The complaint filed July 14 in the U.S. District Court for the District of Maryland names the Campaign for Tobacco-Free Kids, American Academy of Pediatrics, American Cancer Society Cancer Action Network, American Heart Association, American Lung Association, Truth Initiative, and Parents Against Vaping as plaintiffs. Pediatrician Dr. Susan Walley and an unnamed parent also joined the case.
The lawsuit targets the FDA’s May enforcement guidance for electronic nicotine delivery systems and oral nicotine pouches. The policy says all new tobacco products marketed without authorization remain illegal. But the agency generally will not prioritize enforcement when a premarket tobacco product application (PMTA) has been accepted and filed, or when an accepted supplemental PMTA has remained pending for more than 180 days. Non-tobacco-flavored vaping products must also have application data that the FDA considers sufficient for a public health evaluation.
The guidance does not protect products with obvious youth-appealing features, such as cartoon characters or designs resembling toys, phones, or gaming devices. The agency may also prioritize products presenting unusual safety concerns, including fire hazards, missing child-resistant packaging, or high nicotine content.

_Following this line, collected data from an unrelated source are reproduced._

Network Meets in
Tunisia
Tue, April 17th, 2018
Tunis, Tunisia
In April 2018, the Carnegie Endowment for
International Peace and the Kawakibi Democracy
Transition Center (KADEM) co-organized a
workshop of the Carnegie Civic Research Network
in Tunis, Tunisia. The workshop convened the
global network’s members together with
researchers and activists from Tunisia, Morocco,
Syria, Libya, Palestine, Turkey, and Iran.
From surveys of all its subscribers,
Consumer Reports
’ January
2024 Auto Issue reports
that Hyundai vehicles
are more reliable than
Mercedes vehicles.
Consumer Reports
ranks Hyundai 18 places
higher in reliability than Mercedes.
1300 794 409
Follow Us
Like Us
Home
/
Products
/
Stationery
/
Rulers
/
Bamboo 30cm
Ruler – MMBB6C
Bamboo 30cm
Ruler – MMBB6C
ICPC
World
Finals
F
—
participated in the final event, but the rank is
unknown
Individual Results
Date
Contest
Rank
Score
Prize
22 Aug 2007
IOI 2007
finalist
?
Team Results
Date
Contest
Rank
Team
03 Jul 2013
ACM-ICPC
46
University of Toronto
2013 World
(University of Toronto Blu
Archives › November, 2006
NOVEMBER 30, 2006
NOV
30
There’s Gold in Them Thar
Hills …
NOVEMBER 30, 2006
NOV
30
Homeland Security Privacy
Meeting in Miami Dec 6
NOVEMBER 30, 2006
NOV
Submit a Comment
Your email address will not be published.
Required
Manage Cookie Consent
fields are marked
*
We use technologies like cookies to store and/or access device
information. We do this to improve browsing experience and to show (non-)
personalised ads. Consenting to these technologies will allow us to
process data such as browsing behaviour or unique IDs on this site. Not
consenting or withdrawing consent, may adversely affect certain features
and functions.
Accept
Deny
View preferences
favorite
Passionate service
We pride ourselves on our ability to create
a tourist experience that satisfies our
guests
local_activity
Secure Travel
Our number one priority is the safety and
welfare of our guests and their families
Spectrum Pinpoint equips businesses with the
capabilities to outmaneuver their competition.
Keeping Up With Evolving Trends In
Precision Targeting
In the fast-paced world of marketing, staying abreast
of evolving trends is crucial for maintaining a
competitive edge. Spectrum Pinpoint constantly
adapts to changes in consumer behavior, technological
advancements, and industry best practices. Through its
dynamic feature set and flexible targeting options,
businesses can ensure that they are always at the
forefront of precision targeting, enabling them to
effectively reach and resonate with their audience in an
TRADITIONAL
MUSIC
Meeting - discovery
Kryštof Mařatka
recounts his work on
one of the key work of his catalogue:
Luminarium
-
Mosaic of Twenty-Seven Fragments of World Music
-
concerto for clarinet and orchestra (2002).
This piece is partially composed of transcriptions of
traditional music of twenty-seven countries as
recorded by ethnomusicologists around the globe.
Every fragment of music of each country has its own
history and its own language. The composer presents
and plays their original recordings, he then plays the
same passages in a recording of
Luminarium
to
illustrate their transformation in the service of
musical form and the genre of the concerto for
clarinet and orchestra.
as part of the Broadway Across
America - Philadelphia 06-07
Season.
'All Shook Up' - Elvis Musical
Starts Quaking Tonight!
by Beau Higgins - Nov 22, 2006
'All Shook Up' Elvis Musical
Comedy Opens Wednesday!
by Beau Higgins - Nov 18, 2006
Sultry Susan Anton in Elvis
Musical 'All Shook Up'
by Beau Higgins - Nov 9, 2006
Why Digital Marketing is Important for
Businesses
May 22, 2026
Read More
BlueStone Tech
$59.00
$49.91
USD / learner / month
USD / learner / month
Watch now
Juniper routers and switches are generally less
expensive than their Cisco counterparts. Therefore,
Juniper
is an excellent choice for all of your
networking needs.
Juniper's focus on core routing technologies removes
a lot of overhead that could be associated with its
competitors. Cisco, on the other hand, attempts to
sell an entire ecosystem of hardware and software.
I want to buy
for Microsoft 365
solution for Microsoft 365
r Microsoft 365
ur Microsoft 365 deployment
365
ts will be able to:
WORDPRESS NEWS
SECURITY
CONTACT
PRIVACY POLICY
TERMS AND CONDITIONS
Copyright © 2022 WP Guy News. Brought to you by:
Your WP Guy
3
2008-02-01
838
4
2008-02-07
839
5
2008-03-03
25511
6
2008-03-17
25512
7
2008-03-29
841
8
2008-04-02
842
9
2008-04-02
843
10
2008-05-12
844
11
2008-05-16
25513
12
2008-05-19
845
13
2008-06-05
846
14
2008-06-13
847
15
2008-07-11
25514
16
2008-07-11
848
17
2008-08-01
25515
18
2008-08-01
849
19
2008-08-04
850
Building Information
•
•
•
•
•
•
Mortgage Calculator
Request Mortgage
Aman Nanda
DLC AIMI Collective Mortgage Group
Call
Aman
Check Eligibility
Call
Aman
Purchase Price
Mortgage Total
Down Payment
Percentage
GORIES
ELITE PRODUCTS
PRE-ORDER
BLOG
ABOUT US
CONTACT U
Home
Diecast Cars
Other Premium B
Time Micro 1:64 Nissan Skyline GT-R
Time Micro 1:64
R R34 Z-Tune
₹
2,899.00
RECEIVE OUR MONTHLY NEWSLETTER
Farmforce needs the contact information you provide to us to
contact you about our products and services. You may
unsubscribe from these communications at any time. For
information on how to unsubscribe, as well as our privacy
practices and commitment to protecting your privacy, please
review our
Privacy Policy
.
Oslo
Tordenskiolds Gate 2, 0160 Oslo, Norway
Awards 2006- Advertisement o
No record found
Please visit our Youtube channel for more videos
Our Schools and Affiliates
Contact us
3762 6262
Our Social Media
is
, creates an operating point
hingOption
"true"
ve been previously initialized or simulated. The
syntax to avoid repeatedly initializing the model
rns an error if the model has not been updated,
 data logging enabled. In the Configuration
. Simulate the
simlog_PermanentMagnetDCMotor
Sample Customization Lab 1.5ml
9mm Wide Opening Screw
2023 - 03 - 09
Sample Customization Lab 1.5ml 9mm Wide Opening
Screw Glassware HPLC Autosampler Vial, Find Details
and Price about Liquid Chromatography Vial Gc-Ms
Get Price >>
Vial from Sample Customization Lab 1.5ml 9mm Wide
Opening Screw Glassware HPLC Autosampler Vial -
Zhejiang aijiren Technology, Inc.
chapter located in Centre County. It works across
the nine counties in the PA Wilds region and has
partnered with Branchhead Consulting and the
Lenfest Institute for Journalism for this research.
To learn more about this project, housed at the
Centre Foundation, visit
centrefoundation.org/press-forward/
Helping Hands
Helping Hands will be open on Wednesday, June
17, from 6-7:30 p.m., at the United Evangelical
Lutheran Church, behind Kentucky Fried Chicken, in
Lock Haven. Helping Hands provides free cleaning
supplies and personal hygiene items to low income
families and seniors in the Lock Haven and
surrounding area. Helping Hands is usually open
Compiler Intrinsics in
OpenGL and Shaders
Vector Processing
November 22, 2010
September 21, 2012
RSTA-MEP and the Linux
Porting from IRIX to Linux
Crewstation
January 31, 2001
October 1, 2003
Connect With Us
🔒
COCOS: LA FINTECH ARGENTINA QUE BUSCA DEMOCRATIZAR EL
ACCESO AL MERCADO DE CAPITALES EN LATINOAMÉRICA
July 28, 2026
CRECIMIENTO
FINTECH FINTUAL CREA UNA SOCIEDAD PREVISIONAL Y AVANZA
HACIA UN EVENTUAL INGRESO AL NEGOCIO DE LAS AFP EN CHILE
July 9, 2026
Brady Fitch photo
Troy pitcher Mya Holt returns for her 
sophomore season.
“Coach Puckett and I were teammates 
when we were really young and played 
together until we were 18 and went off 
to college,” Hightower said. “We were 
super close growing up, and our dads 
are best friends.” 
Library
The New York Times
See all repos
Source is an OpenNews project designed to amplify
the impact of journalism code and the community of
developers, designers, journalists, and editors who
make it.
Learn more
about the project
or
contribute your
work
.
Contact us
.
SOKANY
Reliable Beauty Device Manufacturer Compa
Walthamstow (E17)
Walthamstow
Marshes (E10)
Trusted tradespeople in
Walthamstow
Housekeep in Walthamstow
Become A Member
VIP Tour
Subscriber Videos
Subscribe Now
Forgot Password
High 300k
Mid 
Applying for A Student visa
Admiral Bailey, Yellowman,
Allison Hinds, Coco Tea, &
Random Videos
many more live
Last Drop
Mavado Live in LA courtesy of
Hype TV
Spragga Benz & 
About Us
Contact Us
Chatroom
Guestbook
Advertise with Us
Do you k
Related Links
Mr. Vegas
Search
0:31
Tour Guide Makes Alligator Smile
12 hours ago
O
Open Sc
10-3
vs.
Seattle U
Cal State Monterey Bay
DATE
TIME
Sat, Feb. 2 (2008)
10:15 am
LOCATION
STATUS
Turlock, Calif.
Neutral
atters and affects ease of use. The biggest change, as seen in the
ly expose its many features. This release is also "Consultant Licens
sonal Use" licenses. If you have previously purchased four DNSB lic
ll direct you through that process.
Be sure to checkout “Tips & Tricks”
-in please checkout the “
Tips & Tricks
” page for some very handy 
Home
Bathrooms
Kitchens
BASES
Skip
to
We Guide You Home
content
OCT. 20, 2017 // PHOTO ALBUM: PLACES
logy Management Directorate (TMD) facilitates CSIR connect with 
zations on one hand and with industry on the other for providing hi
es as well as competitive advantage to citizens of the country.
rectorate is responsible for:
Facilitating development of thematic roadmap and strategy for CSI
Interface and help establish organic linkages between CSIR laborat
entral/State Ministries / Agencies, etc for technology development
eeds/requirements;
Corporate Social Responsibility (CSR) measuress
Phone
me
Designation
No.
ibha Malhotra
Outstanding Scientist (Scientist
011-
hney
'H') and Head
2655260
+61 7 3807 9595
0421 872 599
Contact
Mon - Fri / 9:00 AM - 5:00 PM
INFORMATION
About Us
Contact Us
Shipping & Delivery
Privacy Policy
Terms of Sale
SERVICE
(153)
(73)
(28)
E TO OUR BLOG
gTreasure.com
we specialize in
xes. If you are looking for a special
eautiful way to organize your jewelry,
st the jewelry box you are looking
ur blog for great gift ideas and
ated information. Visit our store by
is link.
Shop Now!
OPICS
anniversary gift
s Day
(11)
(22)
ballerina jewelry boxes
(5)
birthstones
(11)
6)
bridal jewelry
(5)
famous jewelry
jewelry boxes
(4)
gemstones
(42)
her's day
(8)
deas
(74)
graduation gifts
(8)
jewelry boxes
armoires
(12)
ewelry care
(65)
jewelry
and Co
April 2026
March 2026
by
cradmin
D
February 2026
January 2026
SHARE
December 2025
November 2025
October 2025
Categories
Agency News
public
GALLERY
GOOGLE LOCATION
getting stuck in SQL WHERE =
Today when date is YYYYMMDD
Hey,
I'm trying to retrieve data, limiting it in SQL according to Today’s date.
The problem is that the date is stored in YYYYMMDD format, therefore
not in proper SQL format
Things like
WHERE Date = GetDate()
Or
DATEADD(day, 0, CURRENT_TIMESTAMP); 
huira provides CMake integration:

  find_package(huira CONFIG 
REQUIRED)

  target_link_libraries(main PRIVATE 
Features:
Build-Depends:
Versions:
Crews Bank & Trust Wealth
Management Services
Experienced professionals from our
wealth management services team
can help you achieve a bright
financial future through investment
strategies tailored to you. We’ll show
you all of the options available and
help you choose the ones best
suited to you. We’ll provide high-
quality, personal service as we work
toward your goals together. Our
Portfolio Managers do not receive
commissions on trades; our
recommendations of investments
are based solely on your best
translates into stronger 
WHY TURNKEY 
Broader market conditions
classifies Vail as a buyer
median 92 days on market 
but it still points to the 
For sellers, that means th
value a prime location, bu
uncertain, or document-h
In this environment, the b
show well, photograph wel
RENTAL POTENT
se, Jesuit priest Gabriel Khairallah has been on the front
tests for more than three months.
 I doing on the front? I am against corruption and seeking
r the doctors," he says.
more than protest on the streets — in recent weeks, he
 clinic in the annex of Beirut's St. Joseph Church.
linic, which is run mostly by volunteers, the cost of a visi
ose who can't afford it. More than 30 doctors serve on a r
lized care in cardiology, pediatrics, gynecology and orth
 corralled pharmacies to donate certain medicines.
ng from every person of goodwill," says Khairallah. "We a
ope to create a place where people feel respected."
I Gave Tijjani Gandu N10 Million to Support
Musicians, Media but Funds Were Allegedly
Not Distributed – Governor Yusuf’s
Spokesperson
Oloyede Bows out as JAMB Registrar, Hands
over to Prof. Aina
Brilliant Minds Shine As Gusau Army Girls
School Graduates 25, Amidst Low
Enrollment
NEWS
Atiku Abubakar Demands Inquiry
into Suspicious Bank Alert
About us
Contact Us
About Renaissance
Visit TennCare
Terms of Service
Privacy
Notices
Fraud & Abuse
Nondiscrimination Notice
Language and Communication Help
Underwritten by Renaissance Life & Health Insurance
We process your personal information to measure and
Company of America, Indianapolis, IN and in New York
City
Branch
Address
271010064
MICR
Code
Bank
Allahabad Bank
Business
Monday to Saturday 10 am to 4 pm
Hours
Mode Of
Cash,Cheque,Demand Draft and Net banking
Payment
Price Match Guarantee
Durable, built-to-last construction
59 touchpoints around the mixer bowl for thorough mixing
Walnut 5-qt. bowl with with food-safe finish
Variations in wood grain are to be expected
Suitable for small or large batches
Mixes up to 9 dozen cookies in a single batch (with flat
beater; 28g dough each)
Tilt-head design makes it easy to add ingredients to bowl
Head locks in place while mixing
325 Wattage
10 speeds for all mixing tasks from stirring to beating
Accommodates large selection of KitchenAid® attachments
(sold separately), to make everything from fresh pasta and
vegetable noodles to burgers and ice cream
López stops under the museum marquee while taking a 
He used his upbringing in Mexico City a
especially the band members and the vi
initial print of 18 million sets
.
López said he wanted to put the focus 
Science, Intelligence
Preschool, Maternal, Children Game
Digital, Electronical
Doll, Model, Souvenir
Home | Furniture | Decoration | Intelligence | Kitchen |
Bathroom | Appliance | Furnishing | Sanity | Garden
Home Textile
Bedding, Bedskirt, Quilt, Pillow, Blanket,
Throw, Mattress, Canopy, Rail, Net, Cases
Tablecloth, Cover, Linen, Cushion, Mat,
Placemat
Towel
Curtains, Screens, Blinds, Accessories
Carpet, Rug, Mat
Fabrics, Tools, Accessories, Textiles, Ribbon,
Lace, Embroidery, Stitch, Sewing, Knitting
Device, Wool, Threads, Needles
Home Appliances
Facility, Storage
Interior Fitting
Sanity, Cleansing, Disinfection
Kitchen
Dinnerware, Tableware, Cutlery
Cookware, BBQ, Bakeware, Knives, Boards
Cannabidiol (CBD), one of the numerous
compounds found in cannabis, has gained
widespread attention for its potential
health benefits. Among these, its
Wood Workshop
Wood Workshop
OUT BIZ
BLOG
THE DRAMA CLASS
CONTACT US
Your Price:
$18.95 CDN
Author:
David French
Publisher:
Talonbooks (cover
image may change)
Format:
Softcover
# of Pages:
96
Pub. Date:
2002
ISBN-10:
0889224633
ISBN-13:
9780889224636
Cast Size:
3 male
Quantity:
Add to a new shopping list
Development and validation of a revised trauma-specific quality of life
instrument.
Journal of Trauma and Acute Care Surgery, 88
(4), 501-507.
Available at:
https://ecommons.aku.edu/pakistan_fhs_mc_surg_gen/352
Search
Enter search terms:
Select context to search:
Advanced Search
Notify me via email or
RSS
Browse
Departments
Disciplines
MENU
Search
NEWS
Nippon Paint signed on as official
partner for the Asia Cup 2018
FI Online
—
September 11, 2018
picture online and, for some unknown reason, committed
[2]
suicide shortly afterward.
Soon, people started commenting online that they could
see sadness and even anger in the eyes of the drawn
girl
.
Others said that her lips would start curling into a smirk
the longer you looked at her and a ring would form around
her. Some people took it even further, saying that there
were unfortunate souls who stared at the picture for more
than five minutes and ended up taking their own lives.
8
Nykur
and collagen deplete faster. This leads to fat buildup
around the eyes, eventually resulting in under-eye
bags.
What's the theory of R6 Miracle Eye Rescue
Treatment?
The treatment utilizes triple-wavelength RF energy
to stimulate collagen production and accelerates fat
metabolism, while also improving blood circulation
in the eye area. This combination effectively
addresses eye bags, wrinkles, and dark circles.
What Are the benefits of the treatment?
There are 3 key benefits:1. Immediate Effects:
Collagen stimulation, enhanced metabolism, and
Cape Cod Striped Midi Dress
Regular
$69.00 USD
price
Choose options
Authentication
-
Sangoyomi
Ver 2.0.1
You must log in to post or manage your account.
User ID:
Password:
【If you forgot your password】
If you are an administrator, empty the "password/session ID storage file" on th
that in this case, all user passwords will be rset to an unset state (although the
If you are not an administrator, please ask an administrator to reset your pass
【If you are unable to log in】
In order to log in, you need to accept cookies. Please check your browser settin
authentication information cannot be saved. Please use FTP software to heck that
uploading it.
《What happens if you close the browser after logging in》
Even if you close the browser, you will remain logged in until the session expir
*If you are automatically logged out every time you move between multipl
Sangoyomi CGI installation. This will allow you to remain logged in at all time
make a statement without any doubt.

The plaintiffs argue that this enforcement discretion is an unlawful marketing safe harbor. Their complaint says the policy exceeds the FDA’s authority under the Tobacco Control Act, reverses earlier enforcement positions without adequate explanation, and should have gone through public notice and comment. They also want the court to stop the agency from publishing a promised list of products covered by the lower priority.
The FDA offered a different rationale in its Federal Register notice announcing the immediately effective guidance. The agency said limited resources should focus on products least likely to satisfy the public health standard, while encouraging better applications and a more orderly transition toward a regulated market.
The new case deliberately returns to the Maryland court where many of the same organizations won a 2019 ruling against an earlier FDA compliance policy. That decision helped force manufacturers of products already on the market to submit PMTAs by Sept. 9, 2020.
This time, the court must decide whether enforcement discretion can distinguish between an applicant waiting in the FDA’s line and a seller who never joined it—or whether both must be treated alike until the agency acts.